Instructions to follow -
Which lines of the data contain the string "Agosto"? Show each of them.

Exercise inputs -
=== Section Start ===
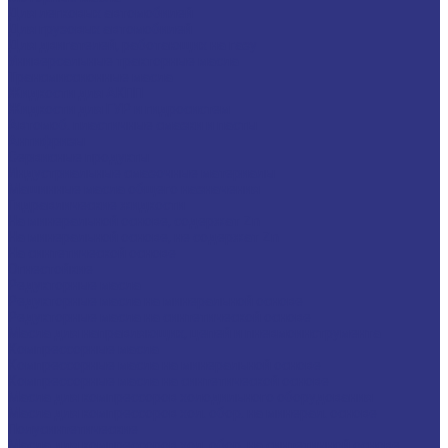
Для легковых автомобилей
Для грузовых автомобилей
Для двигателей, работающих на газу
Универсальные тракторные масла
Трансмиссионные масла
Жидкости для АКПП
Жидкости для ГУР и гидросистем
Автомоб. пластичные смазки и пасты
Антифризы
Сервисные продукты
Индустриальные смазочные материалы
Машинные масла общего назначения
Гидравлические жидкости
На минеральной основе, содержат Zn
На минеральной основе, не содержат Zn
На синтетической основе
Огнестойкие
Редукторные масла
Редукторные масла на минеральной основе
Редукторные масла на синтетической основе
Масла для направляющих, цепей и пневмоинструмента
Компрессорные масла
Компрессорные масла на минеральной основе
Компрессорные масла на синтетической основе
Масла для компрессоров холодильного оборудования
Масла для компрессоров хол. обор. на минерал. основе
Полусинтетические
Масла для компрессоров хол. обор. на синтетичной основе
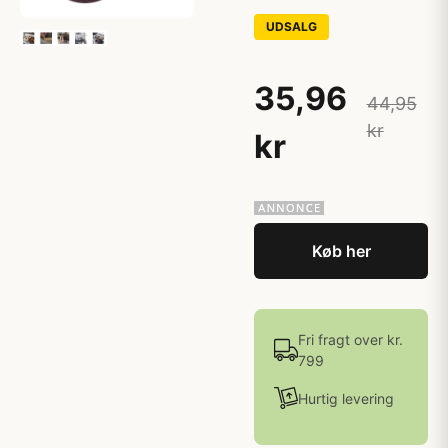
UDSALG
35,96
44,95
kr
kr
Køb her
Fri fragt over kr.
799
Hurtig levering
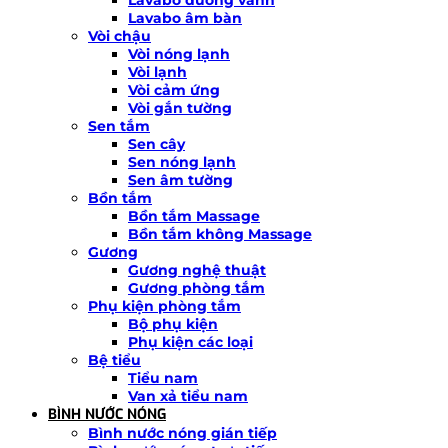
Lavabo âm bàn
Vòi chậu
Vòi nóng lạnh
Vòi lạnh
Vòi cảm ứng
Vòi gắn tường
Sen tắm
Sen cây
Sen nóng lạnh
Sen âm tường
Bồn tắm
Bồn tắm Massage
Bồn tắm không Massage
Gương
Gương nghệ thuật
Gương phòng tắm
Phụ kiện phòng tắm
Bộ phụ kiện
Phụ kiện các loại
Bệ tiểu
Tiểu nam
Van xả tiểu nam
BÌNH NƯỚC NÓNG
Bình nước nóng gián tiếp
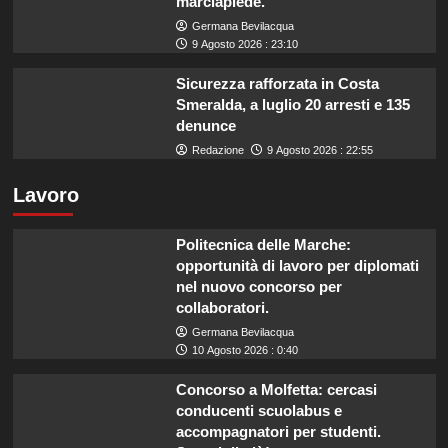
marciapiede.
Germana Bevilacqua
9 Agosto 2026 : 23:10
Sicurezza rafforzata in Costa
Smeralda, a luglio 20 arresti e 135
denunce
Redazione
9 Agosto 2026 : 22:55
Lavoro
Politecnica delle Marche:
opportunità di lavoro per diplomati
nel nuovo concorso per
collaboratori.
Germana Bevilacqua
10 Agosto 2026 : 0:40
Concorso a Molfetta: cercasi
conducenti scuolabus e
accompagnatori per studenti.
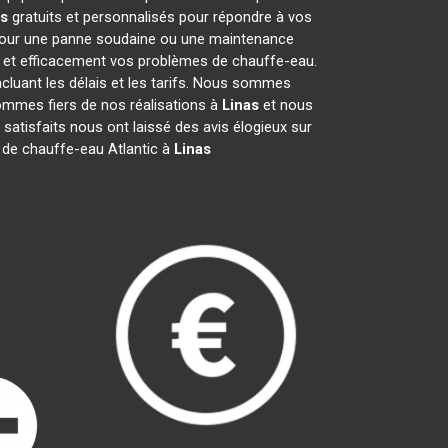
as
gratuits et personnalisés pour répondre à vos
 pour une panne soudaine ou une maintenance
t et efficacement vos problèmes de chauffe-eau.
incluant les délais et les tarifs. Nous sommes
mmes fiers de nos réalisations à
Linas
et nous
 satisfaits nous ont laissé des avis élogieux sur
 de chauffe-eau Atlantic à
Linas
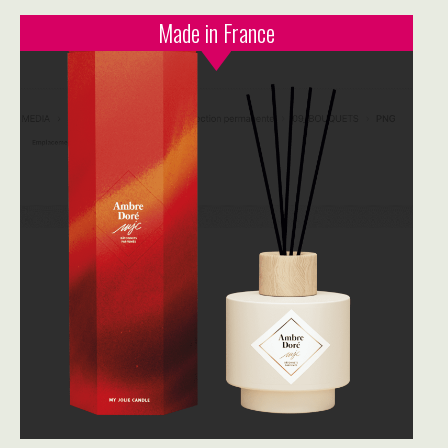
Made in France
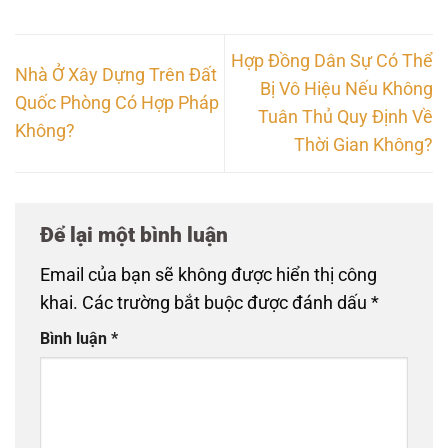
Hợp Đồng Dân Sự Có Thể
Nhà Ở Xây Dựng Trên Đất
Bị Vô Hiệu Nếu Không
Quốc Phòng Có Hợp Pháp
Tuân Thủ Quy Định Về
Không?
Thời Gian Không?
Để lại một bình luận
Email của bạn sẽ không được hiển thị công
khai.
Các trường bắt buộc được đánh dấu
*
Bình luận
*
=== Section End ===
Exercise result -
9 Agosto 2026 : 23:10
9 Agosto 2026 : 22:55
10 Agosto 2026 : 0:40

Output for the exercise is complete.